Pengamat Hukum dan Pembangunan Hardjuno Wiwoho mengatakan, pengesahan RUU Perampasan Aset ini harus terus diupayakan sesegera mungkin guna mewujudkan pemberantasan korupsi yang komprehensif. Ia menegaskan pengesahan aturan ini sangat krusial.

“Urgensi pengesahan RUU Perampasan Aset menjadi sangat krusial saat ini, sejalan dengan komitmen Presiden Prabowo Subianto dalam membasmi korupsi secara efektif dan efisien,” ujar Hardjuno dalam keterangan persnya di Jakarta, Jumat, 2 Mei 2025.

Pernyataan ini merespon pidato Presiden Prabowo dalam Hari Buruh Internasional (May Day) di Monas, Jakarta yang mendukung penuh percepatan pembahasan RUU Perampasan Aset. Presiden menilai regulasi ini penting untuk memberantas korupsi dan mengembalikan aset negara.

"Dalam rangka juga pemberantasan korupsi, saya mendukung Undang-Undang Perampasan Aset. Saya mendukung," kata Prabowo.

Bahkan secara tegas Presiden Prabowo nyatakan bahwa UU Perampasan Aset diperlukan untuk mengembalikan aset negara yang diambil oleh koruptor. "Enak saja sudah nyolong enggak mau kembalikan aset, gue tarik saja," tegas Prabowo.
 

Baca juga: 

Fraksi NasDem Dukung Percepatan Pembahasan RUU Perampasan Aset



RUU Perampasan Aset ini telah dirancang sejak era Presiden Susilo Bambang Yudhoyono (SBY) dan bahkan sudah masuk dalam Program Legislasi Nasional (Prolegnas) sejak 2012, saat Kementerian Hukum dan HAM memasukkannya sebagai usulan prioritas pemerintah.
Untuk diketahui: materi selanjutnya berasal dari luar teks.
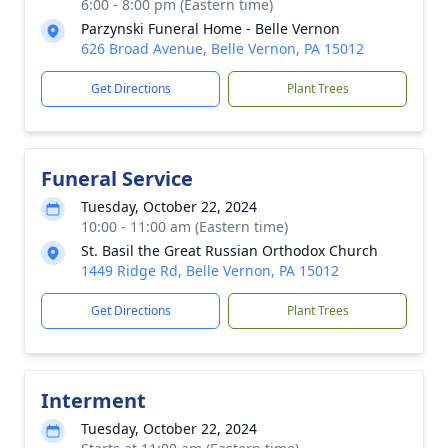
6:00 - 8:00 pm (Eastern time)
Parzynski Funeral Home - Belle Vernon
626 Broad Avenue, Belle Vernon, PA 15012
Get Directions
Plant Trees
Funeral Service
Tuesday, October 22, 2024
10:00 - 11:00 am (Eastern time)
St. Basil the Great Russian Orthodox Church
1449 Ridge Rd, Belle Vernon, PA 15012
Get Directions
Plant Trees
Interment
Tuesday, October 22, 2024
“Draf ini sudah ada sejak era Mahfud MD menjabat Menkopolhukam di era Pak Jokowi. Tapi sebelumnya pun, sudah berkali-kali masuk Prolegnas, bahkan sejak 2012. Artinya, kita sudah lebih dari satu dekade gagal mewujudkan instrumen hukum untuk mengembalikan aset,” tegas Hardjuno.
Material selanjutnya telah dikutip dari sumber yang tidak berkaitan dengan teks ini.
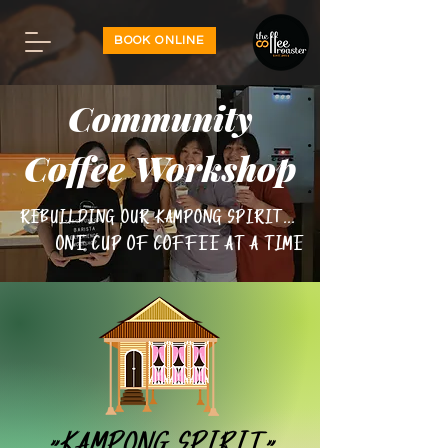
BOOK ONLINE
Community
Coffee Workshop
Rebuilding our kampong spirit...
One cup of coffee at a time
"Kampong Spirit"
Menurutnya, RUU ini sangat penting sebagai “lex specialis” untuk menutup celah hukum dalam pengembalian aset hasil kejahatan, termasuk korupsi, tanpa harus menunggu putusan pidana. Ia menegaskan, mekanisme pembuktian terbalik dalam RUU ini tidak melanggar asas praduga tak bersalah.

“Negara kehilangan triliunan rupiah aset hasil korupsi yang tidak bisa disentuh karena tidak ada payung hukumnya. Kita ketinggalan dibanding negara lain seperti Inggris, Swiss, atau bahkan negara tetangga yang sudah punya rezim perampasan aset non-konviktif,” ujar Hardjuno.
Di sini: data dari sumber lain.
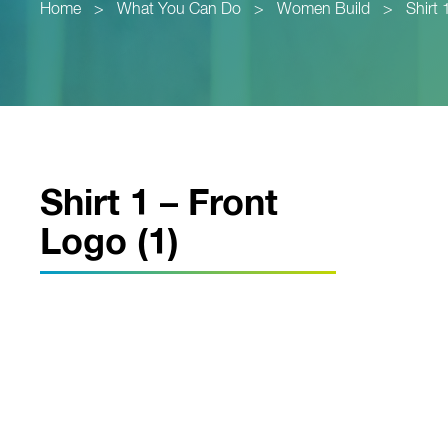
Home
>
What You Can Do
>
Women Build
>
Shirt 
Shirt 1 – Front
Logo (1)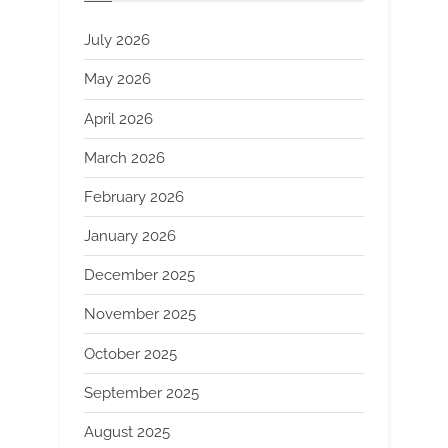
July 2026
May 2026
April 2026
March 2026
February 2026
January 2026
December 2025
November 2025
October 2025
September 2025
August 2025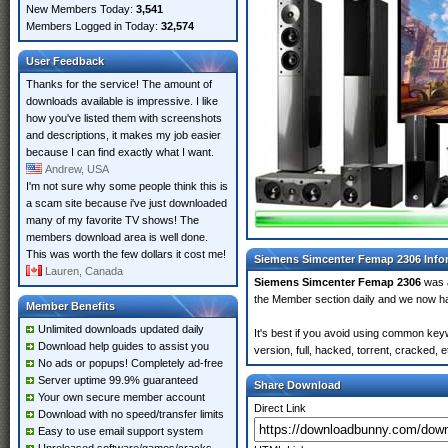
New Members Today:
3,541
Members Logged in Today:
32,574
User Feedback
Thanks for the service! The amount of
downloads available is impressive. I like
how you've listed them with screenshots
and descriptions, it makes my job easier
because I can find exactly what I want.
Andrew, USA
I'm not sure why some people think this is
a scam site because i've just downloaded
many of my favorite TV shows! The
members download area is well done.
This was worth the few dollars it cost me!
Siemens Simcenter Femap 2306 Info
Lauren, Canada
Siemens Simcenter Femap 2306
was 
the Member section daily and we now 
Member Benefits
Unlimited downloads updated daily
It's best if you avoid using common ke
Download help guides to assist you
version, full, hacked, torrent, cracked,
No ads or popups! Completely ad-free
Server uptime 99.9% guaranteed
Share Download
Your own secure member account
Direct Link
Download with no speed/transfer limits
Easy to use email support system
Pemerintah dan DPR harus bergerak cepat

RUU Perampasan Aset terakhir kali diajukan oleh pemerintah ke DPR melalui Surat Presiden Nomor R-22/Pres/05/2023 pada Mei 2023. Namun hingga kini belum masuk Prolegnas Prioritas 2025. Menteri Hukum dan HAM, Supratman Andi Agtas, menyebut pembahasannya “menyangkut urusan politik”.

Hardjuno menegaskan bahwa pernyataan Presiden Prabowo seharusnya menjadi sinyal pemutus kebuntuan politik itu. Ia menegaskan, sekarang tinggal eksekusi RUU saja. Jika tetap mandek, maka rakyat berhak curiga siapa yang sebenarnya takut RUU ini disahkan.

“Sejarah panjang ini menunjukkan bahwa perlawanan terhadap korupsi tidak cukup hanya dengan pidato. Perlu keberanian politik untuk mengakhiri siklus pembiaran. Dan momen ini dengan Presiden Prabowo yang sudah menyatakan sikap adalah peluang terakhir untuk membuktikan komitmen itu,” pungkas Hardjuno.